To give you an idea of how environmentally friendly they are, a case of their wine consists of 10 x 750ml bottles which is almost exactly the same space-size as four conventional bottles of wine. This is because the bottles have been designed to have flat sides rather than being cylindrical, with eight bottles being stacked vertically (as per normal) and the other two being laid flat in the neck space of the vertical bottles. The bottles are made from 100% recyclable PET so that the weight of this carton is around 8kg, or roughly the same as an ordinary 6-pack. Ten bottles for the weight of six – easier to carry and much more efficient to ship with twice as much wine fitting onto a standard pallet.

In a world first, last month Accolade Wines announced that they are launching the popular Hardys range in the UK, in Garçon bottles (we need to find a generic name for them - like “flat bottles” or “skinny bottles”). These are the first steps in “a thousand mile march” as this evolutionary form of packaging gains momentum – just like screwcaps have over the last 20 years.

Garçon are currently targeting the Scandinavian countries as in almost all, the sale of wine is regulated by the government and they have shown themselves to be very green focused, thus making them an ideal opportunity for these environmentally friendly bottles. We must remember that the bottle’s job is simply to get the wine to the consumer as the winemaker intended it to be. No more, no less.
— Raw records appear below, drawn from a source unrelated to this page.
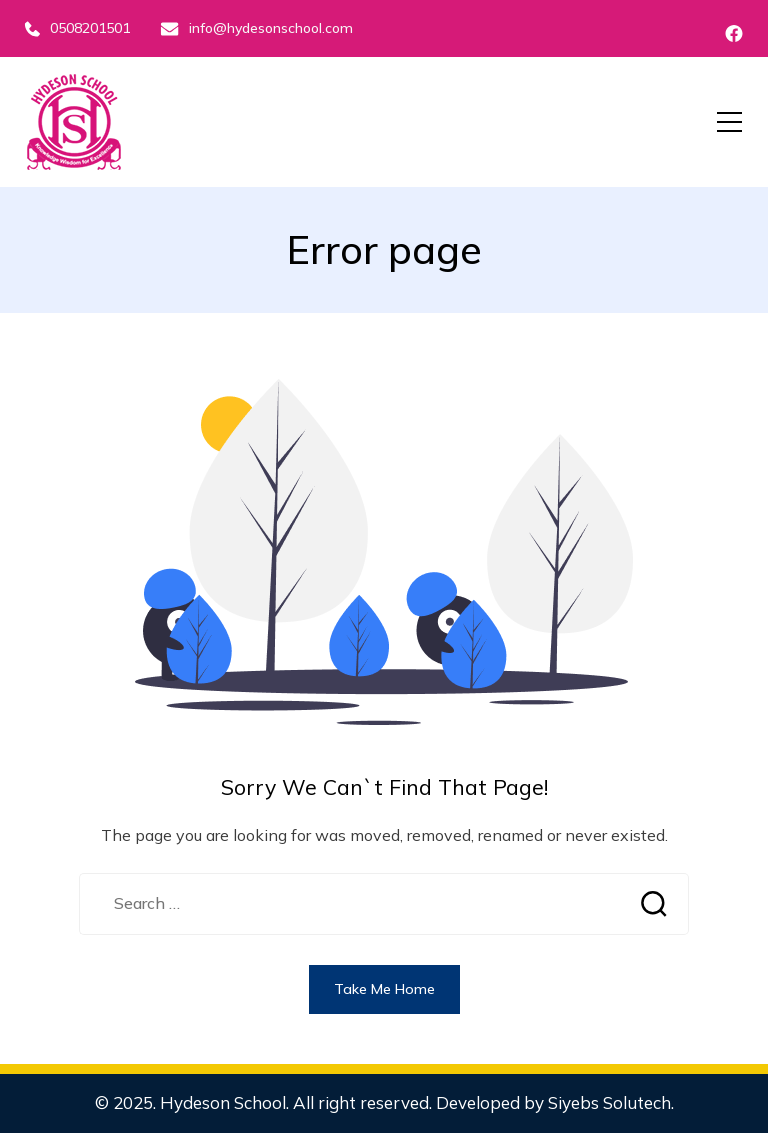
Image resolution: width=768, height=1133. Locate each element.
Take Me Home (384, 989)
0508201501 (77, 28)
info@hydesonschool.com (256, 28)
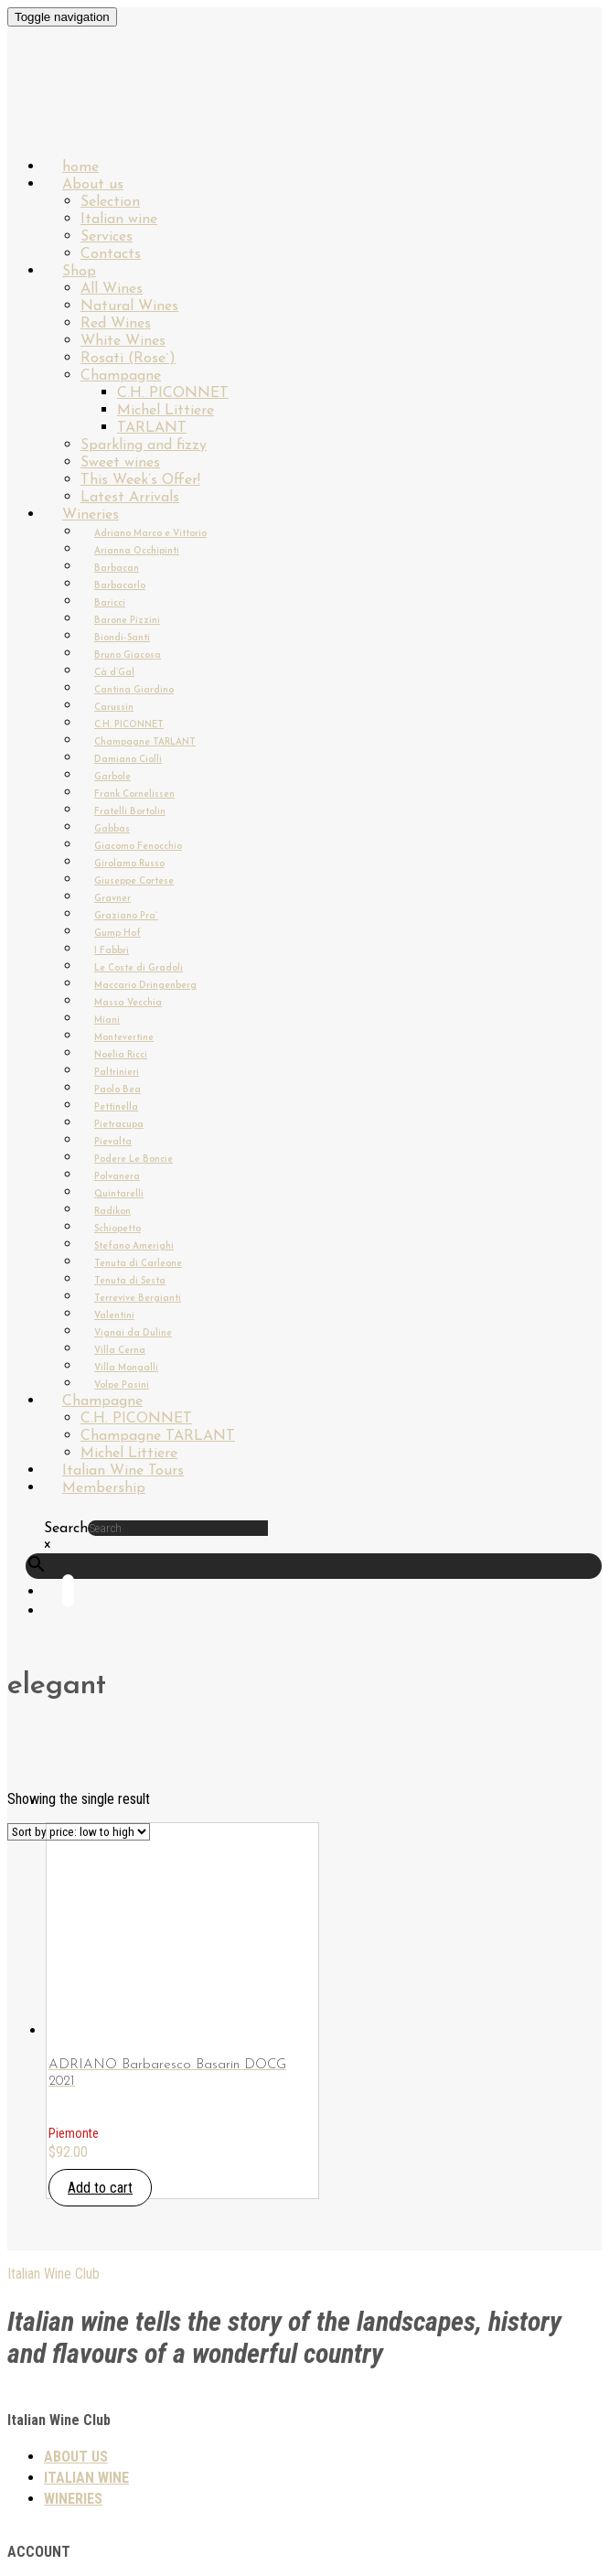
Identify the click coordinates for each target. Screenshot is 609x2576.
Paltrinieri (116, 1073)
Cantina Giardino (134, 690)
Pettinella (116, 1107)
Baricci (109, 603)
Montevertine (124, 1038)
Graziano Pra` (126, 916)
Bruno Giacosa (127, 655)
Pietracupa (119, 1125)
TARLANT (152, 428)
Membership (103, 1488)
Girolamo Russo (129, 864)
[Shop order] (78, 1832)
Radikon (112, 1212)
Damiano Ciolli (128, 760)
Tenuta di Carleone (138, 1264)
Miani (107, 1020)
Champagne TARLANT (145, 742)
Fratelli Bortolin (130, 812)
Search (66, 1528)
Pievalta (113, 1142)
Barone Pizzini (127, 621)
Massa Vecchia (128, 1003)
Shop (79, 271)
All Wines (111, 289)
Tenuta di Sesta (130, 1281)
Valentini (114, 1316)
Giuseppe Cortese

So that’s it for another week – please stay safe and enjoy great quality wine from wherever and however it is packaged.

This Week's Wine Review:

This week I’m looking at a unique wine which combines two of my favourite red varieties – the native Georgian, SAPERAVI, with the French, DURIF.

Both varieties make big, bold reds in their own right, as I have espoused often enough in the past, especially about DURIF over a long period of time, and more recently since 2009 about the divine monster called, SAPERAVI. Now the fourth generation at BALLANDEAN ESTATE, in Queensland’s Granite Belt, have combined the two to make a big, superb and thoroughly enchanting wine. Unknown to most Aussie wine drinkers the Granite Belt at around 850 metres above sea level is a cool-climate region and they have been busily experimenting with a raft of Emerging varieties. Many of these wines are exceptional and truly world-class.

The BALLANDEAN ESTATE 2017 ‘SINATLIS’ (ironically, Sinatlis in Georgian means ‘light’ - which this wine ain’t!) is a magnificent wine that has a long and illustrious future in front of it.

It starts with its appealing, deep-purple colour. Then the bouquet is big and bold with lashings of vibrant fruit aromas. Leading to the big, svelte palate full of rich earthy flavours with a tight, slightly acidic finish which is long and lingering, making it a delightful, big, rich wine.

Right now this wine is excellent with rich food, especially if it has been decanted. However, if you have the patience to give it 3-5 years in the cellar, it will reward you by becoming a superb, smooth, sophisticated wine that will be bloody gorgeous on its own.

This is a top-class wine as this blend works ever so well – and in my opinion should be pursued by more wineries. Cheers!